DEV Community

Cover image for I built a Go microservices framework in 2017. Here's what 8 years of production taught it.
Aafaq Zahid
Aafaq Zahid

Posted on • Originally published at substack.com

I built a Go microservices framework in 2017. Here's what 8 years of production taught it.

In 2017 I was maintaining a Node.js ecommerce server when a new project landed on my desk — an IoT platform for vehicle tracking devices. Thousands of devices, transmitting data continuously, with clients expecting real-time visibility into what the devices were reporting.

The Node.js server started showing its limits almost immediately.

Too many devices, too much real-time data, not enough throughput. Clients were seeing delays. Data was arriving late. The storage layer was struggling so badly the team was deleting the previous month's data every 30 days just to keep things running. And underneath all of it was a monolith — one large server doing everything, with no clean way to scale the parts that were struggling without scaling everything.

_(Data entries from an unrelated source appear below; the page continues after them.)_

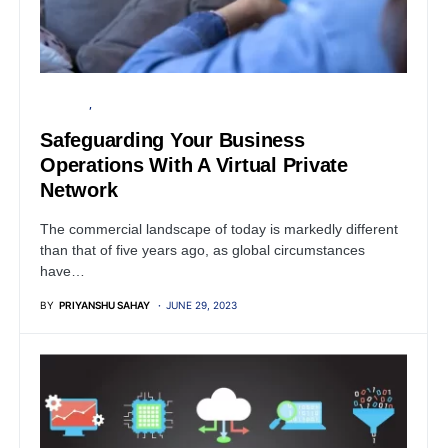
BUSINESS
PRIVACY
Safeguarding Your Business
Operations With A Virtual Private
Network
The commercial landscape of today is markedly different
than that of five years ago, as global circumstances
have…
BY
PRIYANSHU SAHAY
JUNE 29, 2023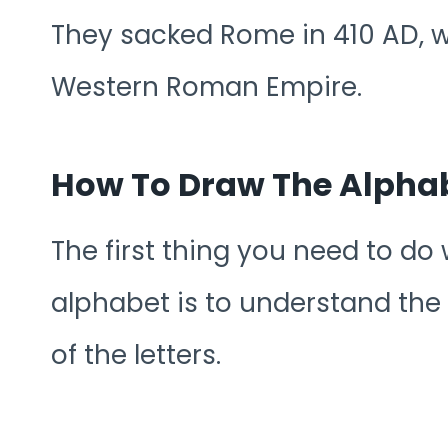
They sacked Rome in 410 AD, whi
Western Roman Empire.
How To Draw The Alphab
The first thing you need to do
alphabet is to understand the
of the letters.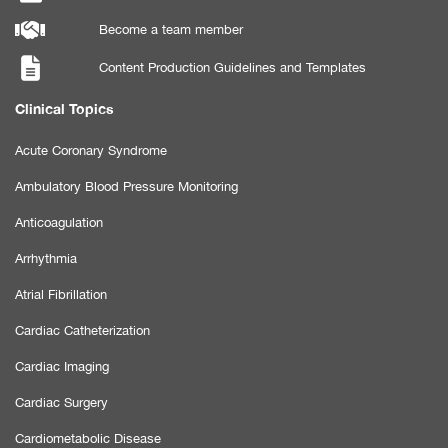
Become a team member
Content Production Guidelines and Templates
Clinical Topics
Acute Coronary Syndrome
Ambulatory Blood Pressure Monitoring
Anticoagulation
Arrhythmia
Atrial Fibrillation
Cardiac Catheterization
Cardiac Imaging
Cardiac Surgery
Cardiometabolic Disease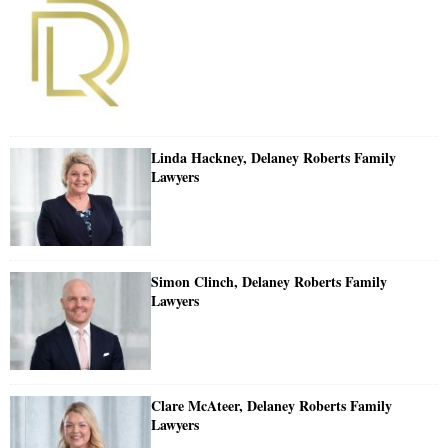
Linda Hackney, Delaney Roberts Family
Lawyers
Simon Clinch, Delaney Roberts Family
Lawyers
Clare McAteer, Delaney Roberts Family
Lawyers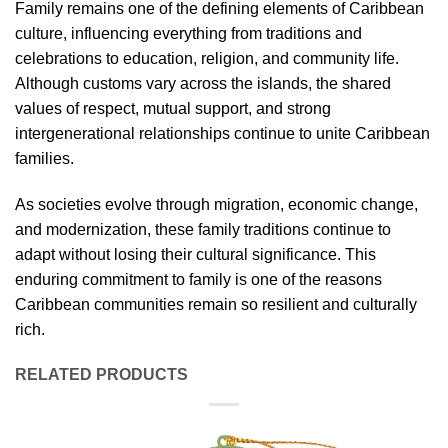
Family remains one of the defining elements of Caribbean
culture, influencing everything from traditions and
celebrations to education, religion, and community life.
Although customs vary across the islands, the shared
values of respect, mutual support, and strong
intergenerational relationships continue to unite Caribbean
families.
As societies evolve through migration, economic change,
and modernization, these family traditions continue to
adapt without losing their cultural significance. This
enduring commitment to family is one of the reasons
Caribbean communities remain so resilient and culturally
rich.
RELATED PRODUCTS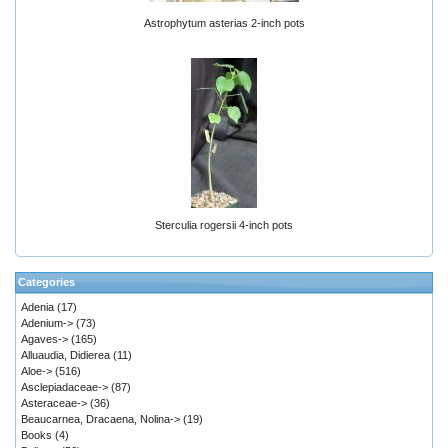
Astrophytum asterias 2-inch pots
Sterculia rogersii 4-inch pots
Categories
Adenia
(17)
Adenium->
(73)
Agaves->
(165)
Alluaudia, Didierea
(11)
Aloe->
(516)
Asclepiadaceae->
(87)
Asteraceae->
(36)
Beaucarnea, Dracaena, Nolina->
(19)
Books
(4)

We needed microservices. We needed speed. We needed something built for this.


Why Go

I came to Go from C++ — not from Python or Ruby or JavaScript. I had spent years in structured, compiled languages where you thought carefully about types, memory, and concurrency before you wrote a line. Node.js had been a detour. Java had been a year. Go felt like coming home.

Go was young in 2017. The community was smaller. The ecosystem was thinner. But Google was behind it, the community was growing fast, and the performance characteristics were exactly what the IoT platform needed — compiled, concurrent, fast.

The decision was straightforward. The harder question was: how do you structure a Go microservices system from scratch?


The go-micro problem

The obvious answer was go-micro — the most complete Go microservices framework available at the time. I tried it. It worked. But it felt like too much.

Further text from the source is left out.